**Your objective:** Copy out, from the data, each line containing the string "RoguePlanet".

Transcribed page contents

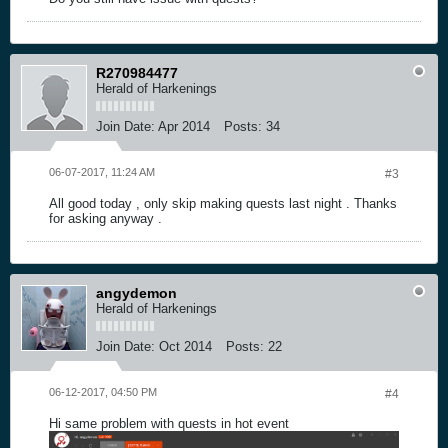
R270984477
Herald of Harkenings
Join Date:
Apr 2014
Posts:
34
06-07-2017, 11:24 AM
#3
All good today , only skip making quests last night . Thanks
for asking anyway .
angydemon
Herald of Harkenings
Join Date:
Oct 2014
Posts:
22
06-12-2017, 04:50 PM
#4
Hi same problem with quests in hot event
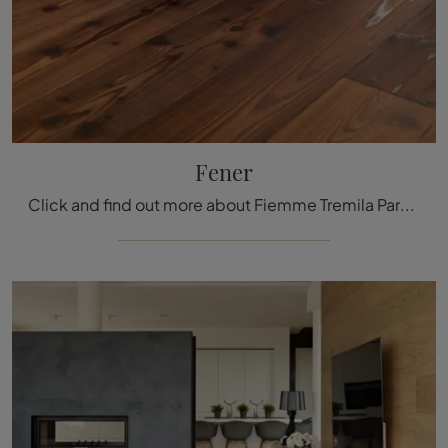
Fener
Click and find out more about Fiemme Tremila Parquet: the prestigious brand's Fener wooden model awaits you.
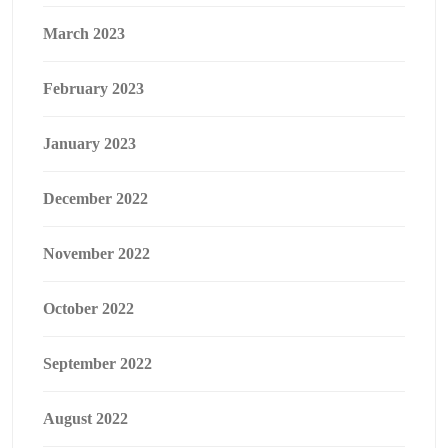
March 2023
February 2023
January 2023
December 2022
November 2022
October 2022
September 2022
August 2022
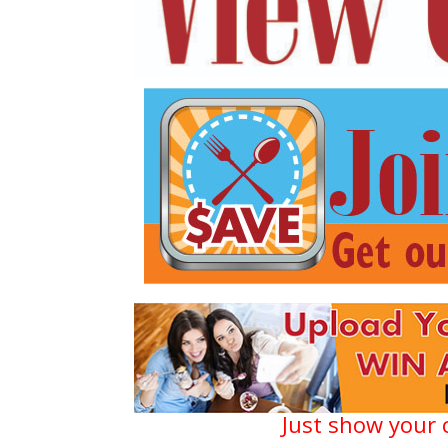
Just show your 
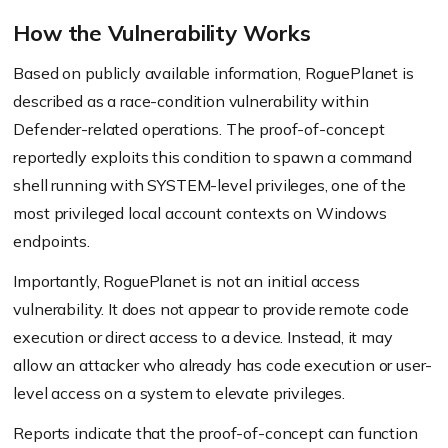
How the Vulnerability Works
Based on publicly available information, RoguePlanet is
described as a race-condition vulnerability within
Defender-related operations. The proof-of-concept
reportedly exploits this condition to spawn a command
shell running with SYSTEM-level privileges, one of the
most privileged local account contexts on Windows
endpoints.
Importantly, RoguePlanet is not an initial access
vulnerability. It does not appear to provide remote code
execution or direct access to a device. Instead, it may
allow an attacker who already has code execution or user-
level access on a system to elevate privileges.
Reports indicate that the proof-of-concept can function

**Answer area:**
Based on publicly available information, RoguePlanet is
Importantly, RoguePlanet is not an initial access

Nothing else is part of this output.